_Assignment_
Your task is to copy every line of the entries that holds the word "when".

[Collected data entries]

·····

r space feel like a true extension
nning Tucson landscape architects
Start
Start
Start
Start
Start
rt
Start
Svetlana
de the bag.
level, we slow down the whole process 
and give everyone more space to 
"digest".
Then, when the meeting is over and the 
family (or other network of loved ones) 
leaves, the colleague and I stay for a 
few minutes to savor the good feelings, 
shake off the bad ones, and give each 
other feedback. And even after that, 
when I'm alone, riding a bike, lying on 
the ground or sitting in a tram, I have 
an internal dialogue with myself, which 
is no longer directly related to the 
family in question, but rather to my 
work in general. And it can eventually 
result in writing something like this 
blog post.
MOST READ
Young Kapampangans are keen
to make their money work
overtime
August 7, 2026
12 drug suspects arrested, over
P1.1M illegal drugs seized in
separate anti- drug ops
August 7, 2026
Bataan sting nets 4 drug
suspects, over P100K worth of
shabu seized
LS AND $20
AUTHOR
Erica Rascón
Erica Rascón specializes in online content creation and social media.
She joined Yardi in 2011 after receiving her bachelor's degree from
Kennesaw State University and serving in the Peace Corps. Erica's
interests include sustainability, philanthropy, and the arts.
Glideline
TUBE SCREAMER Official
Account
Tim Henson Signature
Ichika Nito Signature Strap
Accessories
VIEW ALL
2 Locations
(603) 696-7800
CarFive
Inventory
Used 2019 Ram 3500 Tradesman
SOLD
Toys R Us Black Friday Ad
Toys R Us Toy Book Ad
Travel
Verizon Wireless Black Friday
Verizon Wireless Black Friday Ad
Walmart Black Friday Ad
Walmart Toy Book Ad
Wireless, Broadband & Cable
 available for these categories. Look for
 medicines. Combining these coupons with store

·····

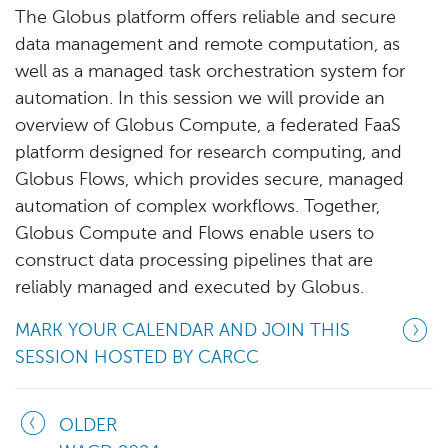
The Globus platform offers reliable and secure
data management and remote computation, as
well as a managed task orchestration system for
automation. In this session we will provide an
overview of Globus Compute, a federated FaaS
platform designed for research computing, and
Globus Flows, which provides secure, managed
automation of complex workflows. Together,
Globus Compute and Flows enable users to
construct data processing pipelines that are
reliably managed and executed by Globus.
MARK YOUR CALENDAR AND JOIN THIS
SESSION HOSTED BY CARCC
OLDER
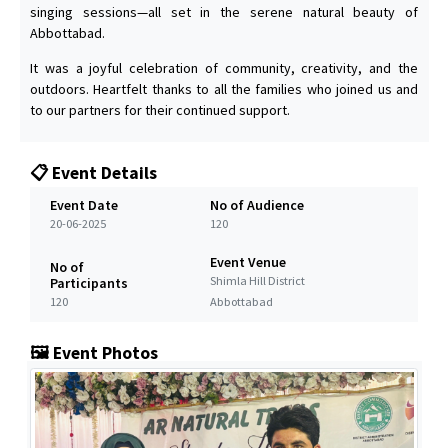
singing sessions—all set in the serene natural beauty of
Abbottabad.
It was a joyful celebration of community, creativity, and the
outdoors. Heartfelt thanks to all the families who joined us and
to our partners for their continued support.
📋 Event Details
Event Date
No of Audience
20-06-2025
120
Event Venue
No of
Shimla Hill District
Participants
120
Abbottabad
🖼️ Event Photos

·····

_Answer box_
Then, when the meeting is over and the 
when I'm alone, riding a bike, lying on 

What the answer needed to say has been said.